First, here’s the value node layout:

1
2
3
4
5
6
7
8
           7                                  2 1          0
          +------------------------------------+------------+
value     |            value_header            | basic_type |  <-- value_metadata
          +------------------------------------+------------+
          |                                                 |
          :                   value_data                    :  <-- 0 or more bytes
          |                                                 |
          +-------------------------------------------------+

Source: Parquet’s VARIANT Encoding

Parquet VARIANT defines four “basic types”: primitive, short string, object and array. It includes 20 primitive types, which is a subset of Parquet’s logical types. There’s also an optimization for short strings (under 64 bytes): string length is packed into 6 bits of value_header, avoiding the need for a separate length field (which saves a few bytes?!). For objects and arrays, value_header also includes a flag indicating whether the indexing offsets are stored as 1 byte or 4 bytes–another small but useful optimization.

For arrays, the indexing scheme is straightforward: there are N + 1 offsets, with the last offset representing the end position of the array payload.
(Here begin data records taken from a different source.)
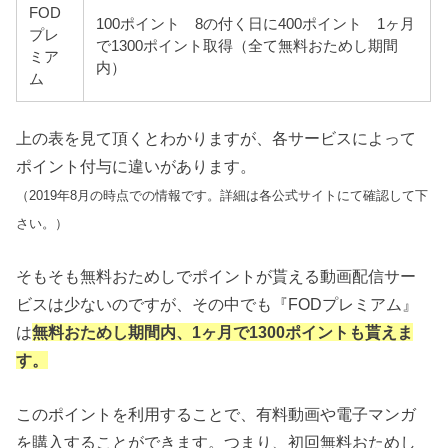
FOD
100ポイント 8の付く日に400ポイント 1ヶ月
プレ
で1300ポイント取得（全て無料おためし期間
ミア
内）
ム
上の表を見て頂くとわかりますが、各サービスによって
ポイント付与に違いがあります。
（2019年8月の時点での情報です。詳細は各公式サイトにて確認して下
さい。）
そもそも無料おためしでポイントが貰える動画配信サー
ビスは少ないのですが、その中でも『FODプレミアム』
は
無料おためし期間内、
1ヶ月で1300ポイントも貰えま
す。
このポイントを利用することで、有料動画や電子マンガ
を購入することができます。つまり、初回無料おためし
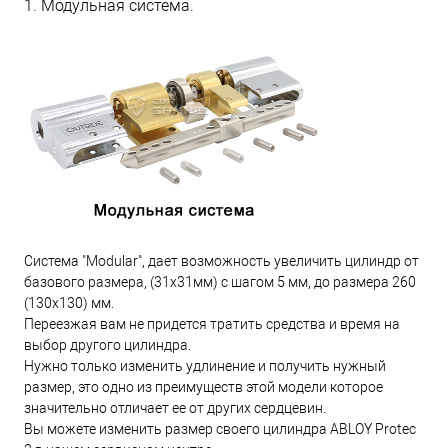
1. Модульная система.
Система "Modular", дает возможность увеличить цилиндр от
базового размера, (31х31мм) с шагом 5 мм, до размера 260
(130х130) мм.
Переезжая вам не придется тратить средства и время на
выбор другого цилиндра.
Нужно только изменить удлинение и получить нужный
размер, это одно из преимуществ этой модели которое
значительно отличает ее от других сердцевин.
Вы можете изменить размер своего цилиндра ABLOY Protec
Objects are slightly more involved. They use two offset lists (the first is technically a list of IDs): the first list contains key references into a string table stored in global metadata, and the second list points to the corresponding value nodes. It’s an interesting choice to deduplicate only keys, rather than all string values—reasonable, given keys typically have much lower cardinality than values. The key table may be sorted (optionally), though the practical benefits aren’t obvious.

Another subtle design choice is that the offset lists are ordered by key, but the value nodes themselves don’t have to be physically sorted. The benefit of this flexibility isn’t obvious: it can make it harder to compute the start and end boundaries of an individual object entry.

One motivation that does carry through is the same one we used earlier: aside from shared metadata, each nested VARIANT value is stored as a self-contained region. So, here’s a real-world binary encoding for semi-structured data: it has more types and knobs, but the overall structure is similar. To push performance further, Parquet VARIANT also supports shredding: partially or fully extracting JSON into columns to improve compression and enable predicate pushdown. The trade-off, of course, is having to maintain consistency between the binary documents and the shredded columns.

Conclusion

It’s 2026: the question of whether you should store JSON in a database is basically settled–the ecosystem has largely converged on binary representations: MongoDB has BSON, Postgres has JSONB (with SQL/JSON path operators), and systems like Snowflake treat semi-structured data as a first-class type via VARIANT. If you can afford the upfront serialization cost, binary JSON is usually the way to go for fast retrieval.

You should expect more from your data systems—they should be smart enough to encode and shred binary JSON when it makes sense. As we move into lakehouses, Apache Iceberg also supports VARIANT since v3. We started with JSON, but semi-structured data will go beyond JSON with VARIANT. Hopefully our discussion here helps you understand the capabilities and limitations of these binary encodings.

And like most posts these days, we have to mention LLMs at least once. Did you know LLMs also “speak JSON” when returning structured responses through APIs? It feels a bit absurd to ask a powerful natural-language model to squeeze itself back into JSON, but here we are. In fact, it’s an important stage in the pipeline—important enough that we now have TOON: a JSON encoding designed to be more token-efficient and accurate for LLMs, while still staying human-readable.

Semi-structured data is here to stay, and I’m all for it. So—how are you handling semi-structured data in your tooling? Let me know!